Resolution flow on inbound message:

1. Read Redis: ratiba:thread:{tenant_id}:{phone}
   ├── HIT → use that thread_id (hot path)
   └── MISS → step 2

2. Query Postgres: conversation_threads WHERE customer_phone = phone
              AND closed_at IS NULL
   ├── 1 row → use that thread_id; cache it back to Redis
   └── 0 rows → step 3

3. Generate new ULID; new thread_id = "{tenant}:{phone}:{ulid}"
   ├── INSERT INTO conversation_threads (customer_phone, thread_id, channel_started)
   ├── SET ratiba:thread:{tenant}:{phone} = new thread_id (TTL 1800s)
   └── New LangGraph thread starts at FSM state GREET

Final-state entry (FSM transitions to DONE, ABANDON, or CLOSED_BY_HUMAN):

1. UPDATE conversation_threads
   SET closed_at = NOW(), closed_reason = '<state>'
   WHERE customer_phone = phone AND thread_id = current_thread_id
2. DEL ratiba:thread:{tenant_id}:{phone}
3. The next inbound message for this customer triggers steps 2-3 above
   (no active row found → fresh thread)

Why fresh thread per booking. A LangGraph thread's checkpoint chain is single-purpose. Reusing the same thread_id across multiple bookings would require either an is_final flag on FSM state with custom resume logic that knows to ignore final checkpoints (more complex than this design), or accumulating arbitrarily long checkpoint chains over a customer's lifetime (slower hydration over time).
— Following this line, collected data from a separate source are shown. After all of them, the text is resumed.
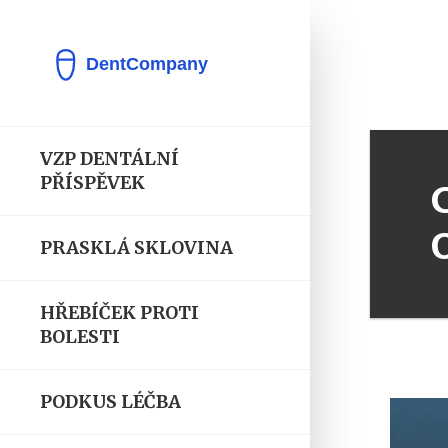
VZP DENTÁLNÍ
PŘÍSPĚVEK
PRASKLÁ SKLOVINA
HŘEBÍČEK PROTI
BOLESTI
PODKUS LÉČBA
The fresh-thread pattern keeps each booking's checkpoint history bounded and self-contained. Cross-booking analytics ("how many bookings has this customer made?") is a single SELECT COUNT(*) FROM conversation_threads WHERE customer_phone = phone — affordable.

Cross-channel migration (WhatsApp → voice mid-flow): A1 §8.5's emergent property still holds. The thread pointer is keyed by customer_phone, not by channel; the voice ingress resolves the same pointer the WhatsApp ingress would. The BookingState.channel field flips on the first voice-channel hydration; the AnswerShaper switches to voice-shaped responses for the rest of the flow.

5. Retention and cold archive — per-tenant `checkpoints_archive`

Q6 from spec §12: 90 days live + cold archive thereafter. This ADR specifies the mechanism.

Per-tenant archive table (created in onboarding Phase A alongside checkpoints):

CREATE TABLE checkpoints_archive (LIKE checkpoints INCLUDING ALL);
CREATE TABLE checkpoint_blobs_archive (LIKE checkpoint_blobs INCLUDING ALL);
CREATE TABLE checkpoint_writes_archive (LIKE checkpoint_writes INCLUDING ALL);
-- checkpoint_migrations is small (< 100 rows lifetime); not archived

LIKE ... INCLUDING ALL clones the column types, defaults, indexes, and constraints — archive rows are a perfect mirror of live rows.

Archive job (backend/app/persistence/archive_checkpoints.py, runs daily via the existing reaper infrastructure that also purges public.payment_routing past TTL):

-- Per-tenant, in tenant schema, single transaction:
BEGIN;
INSERT INTO checkpoints_archive
  SELECT * FROM checkpoints
  WHERE created_at < NOW() - INTERVAL '90 days';
DELETE FROM checkpoints
  WHERE created_at < NOW() - INTERVAL '90 days';
-- Same for checkpoint_blobs and checkpoint_writes (referencing thread_id of
-- already-archived checkpoints).
COMMIT;

Compliance / dispute access pattern. When an operator needs to investigate a booking past the 90-day window, the diagnostic query unions live + archive:

SELECT * FROM (
  SELECT * FROM checkpoints WHERE thread_id = $1
  UNION ALL
  SELECT * FROM checkpoints_archive WHERE thread_id = $1
) AS all_checkpoints
ORDER BY checkpoint_id;

This is in the auto-debug logging recipe library (docs/methodology/log-diagnostics.md) once the first such incident lands.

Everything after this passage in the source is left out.